Contrairement aux hauts cris poussés par les détracteurs de cette réforme, l’exigence de ces attendus n’est pas une sélection. C’est l’étudiant qui, au final, décidera d’accepter la remise à niveau que demanderait la faculté. Prétendre refuser la sélection, c’est mentir. 60 %, en moyenne, des étudiants échouent à décrocher leur licence. Vouloir le statu quo, c’est perpétuer une sélection par l’échec qui ne dit pas son nom.

Cette publication se fait au moment où les universités fixent leurs capacités d’accueil dans leurs différentes licences. Des associations étudiantes s’inquiètent d’une réduction des places proposées. On les comprend : c’est la taille de leur clientèle qui est en jeu.
Pour autant, dès lors que, grâce aux attendus, les bacheliers n’ayant pas le niveau nécessaire n’encombreront plus les amphis pendant deux ou trois mois avant de renoncer, il est logique d’adapter le nombre d’étudiants en première année. Les conditions de travail n’en seront que meilleures et les chances de réussite des étudiants plus grandes.
La question qui se pose est évidemment celle du devenir des jeunes qui ne seront admis ni dans une filière sélective ni à l’université. Si certains peuvent entrer dans la vie active, beaucoup risquent d’être laissés au bord de la route. En réalité, ils n’y seront laissés qu’un peu plus tôt que dans le système actuel où c’est après quelques mois à l’université qu’ils se retrouvent en échec. Si cela est bénéfique pour les universités, ce n’est pas beaucoup mieux pour les jeunes.

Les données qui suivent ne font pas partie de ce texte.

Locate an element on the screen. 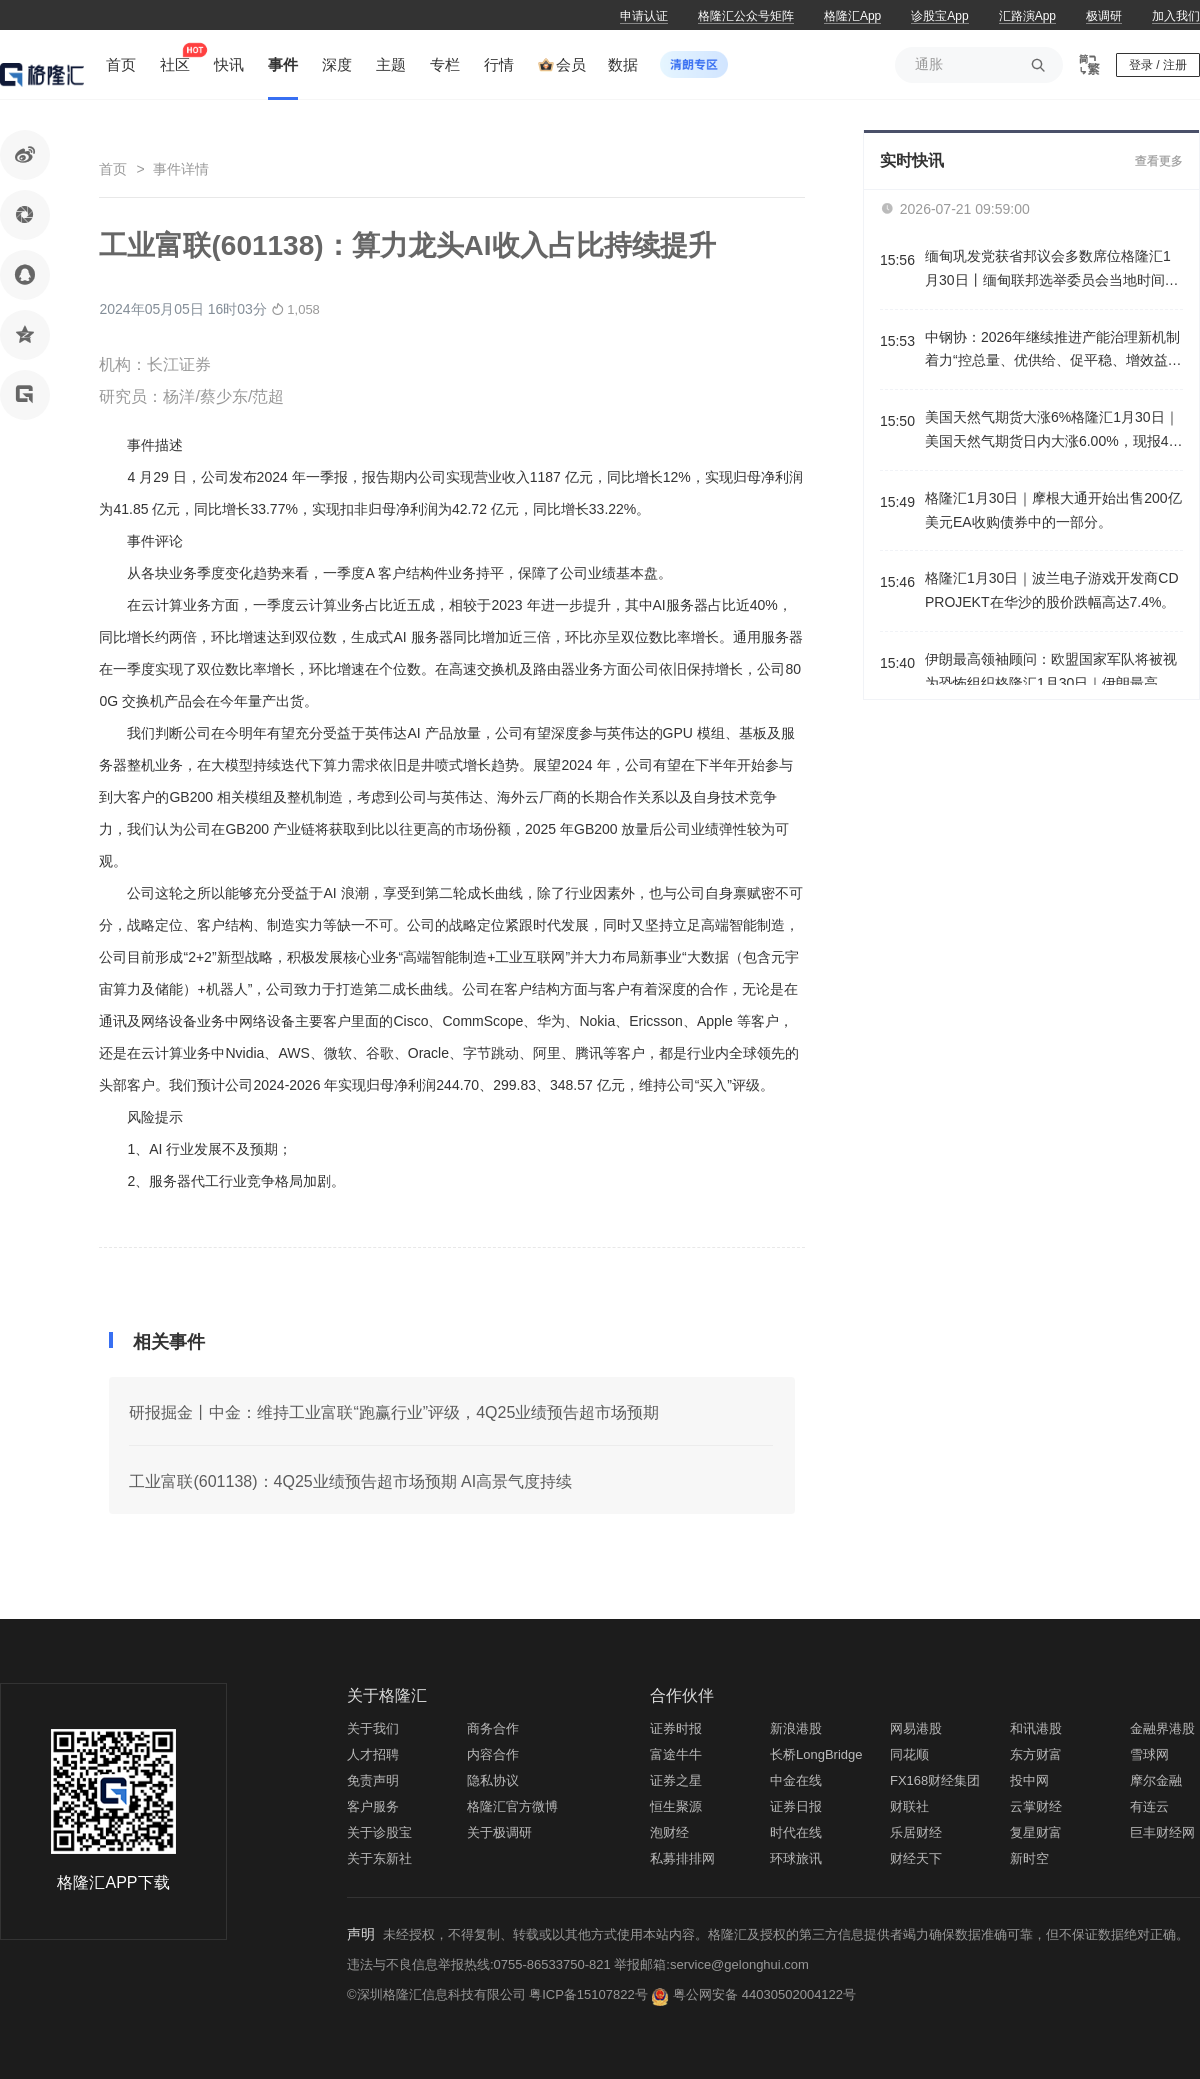  雪球网 is located at coordinates (1149, 1754).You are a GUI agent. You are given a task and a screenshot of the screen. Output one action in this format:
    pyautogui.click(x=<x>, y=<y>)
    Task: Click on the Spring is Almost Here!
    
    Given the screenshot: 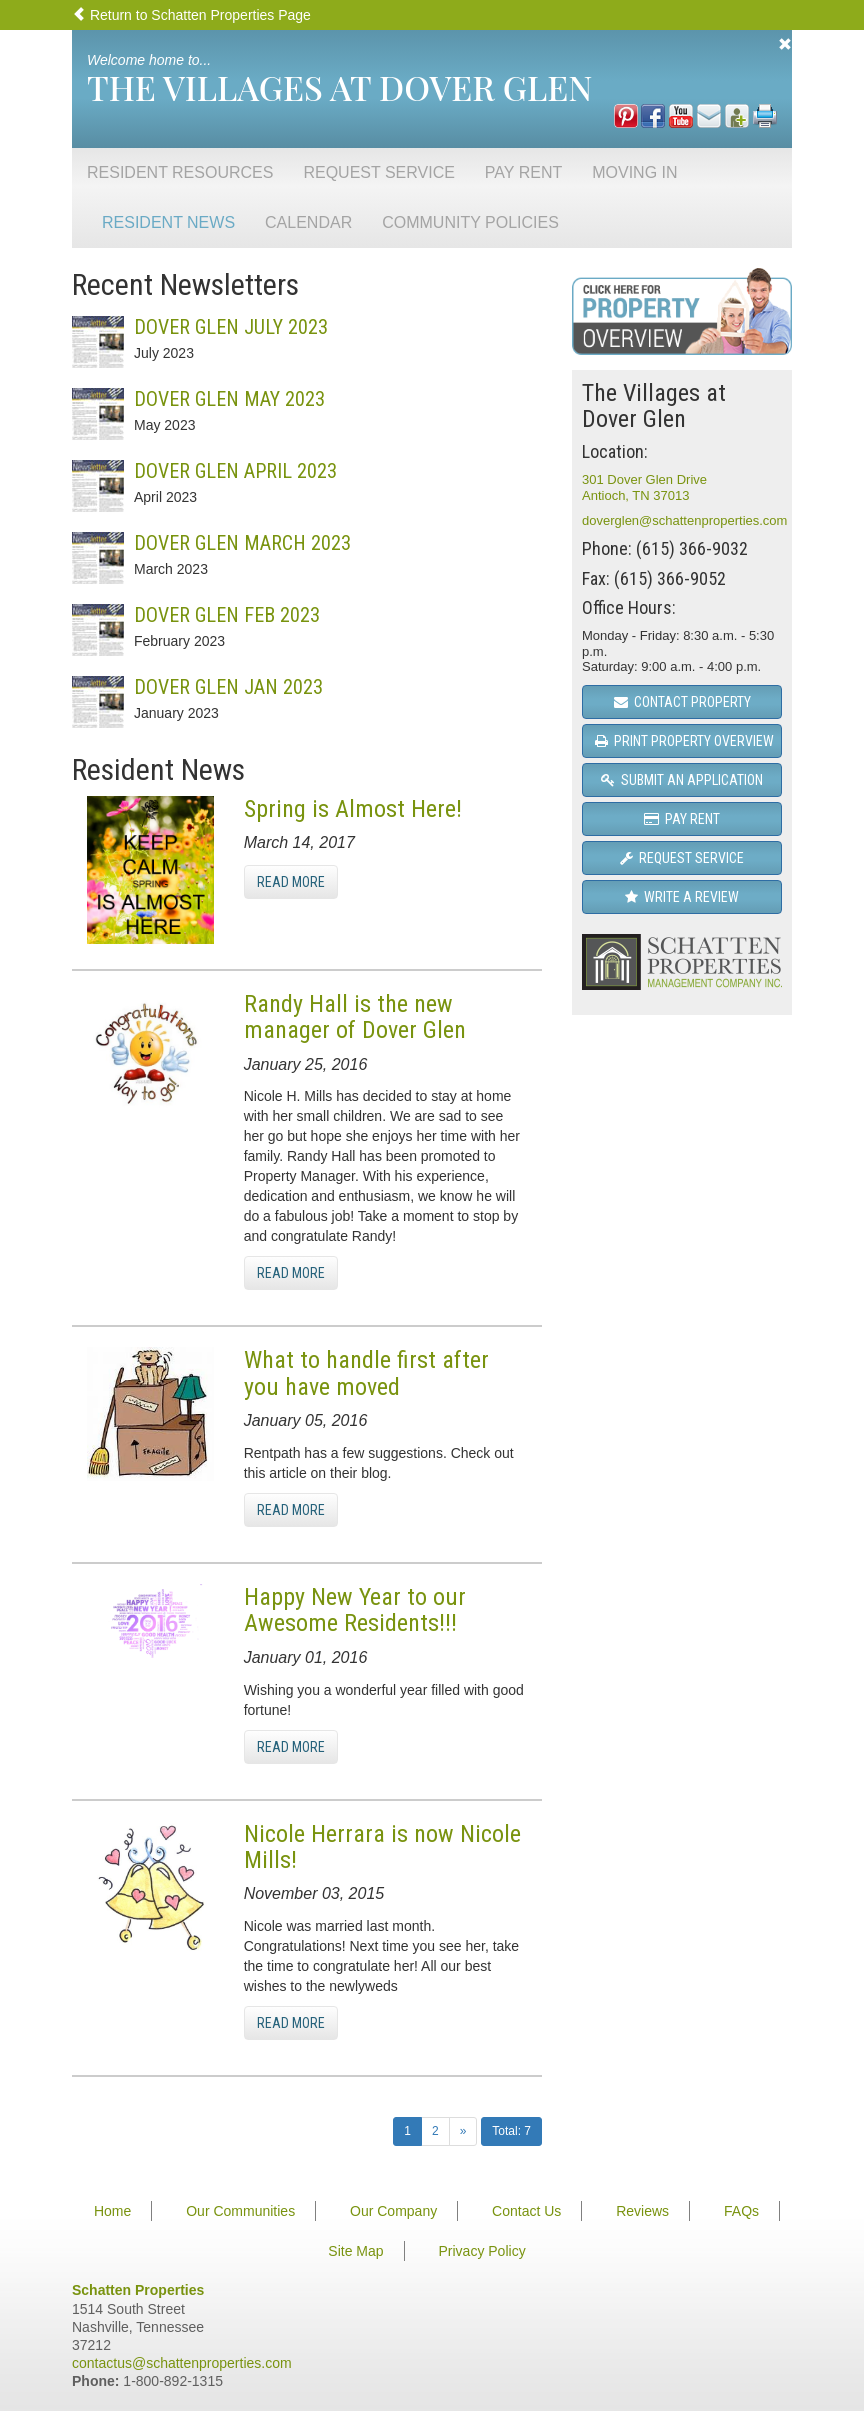 What is the action you would take?
    pyautogui.click(x=353, y=809)
    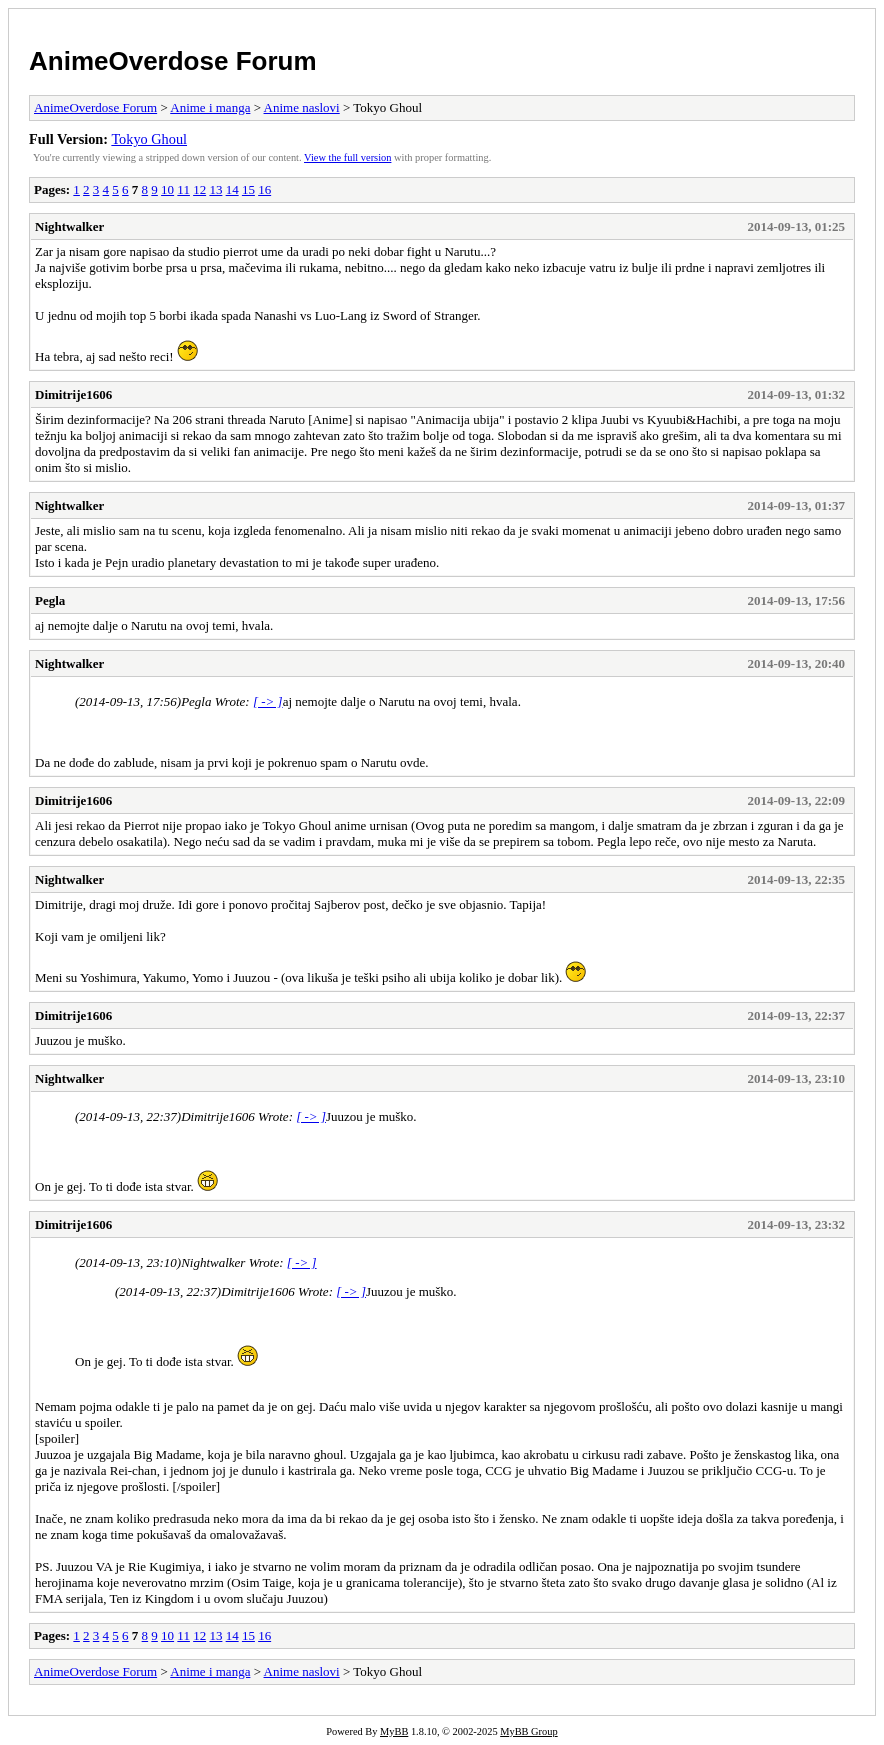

Pour être efficace, cette réforme doit se doubler d’une refonte du secondaire. Le collège unique et le lycée quasi unique envoient à l’échec les jeunes qui ne sont pas adaptés à l’enseignement qui y est dispensé. Ils privent aussi notre pays d’une main-d’œuvre qualifiée dont elle a besoin. Alors que, chaque année, des milliers de licenciés en psychologie ou en sociologie sortent des universités et se retrouvent au chômage ou dans des emplois peu qualifiés, des milliers de postes dans le bâtiment, les métiers de bouche et bien d’autres métiers manuels ne trouvent pas preneur.

Il y a une urgence à réformer l’enseignement professionnel en France pour le revaloriser et en faire une filière de réussite et d’excellence, et non une filière de relégation pour ceux qui ne sont pas faits pour des études abstraites.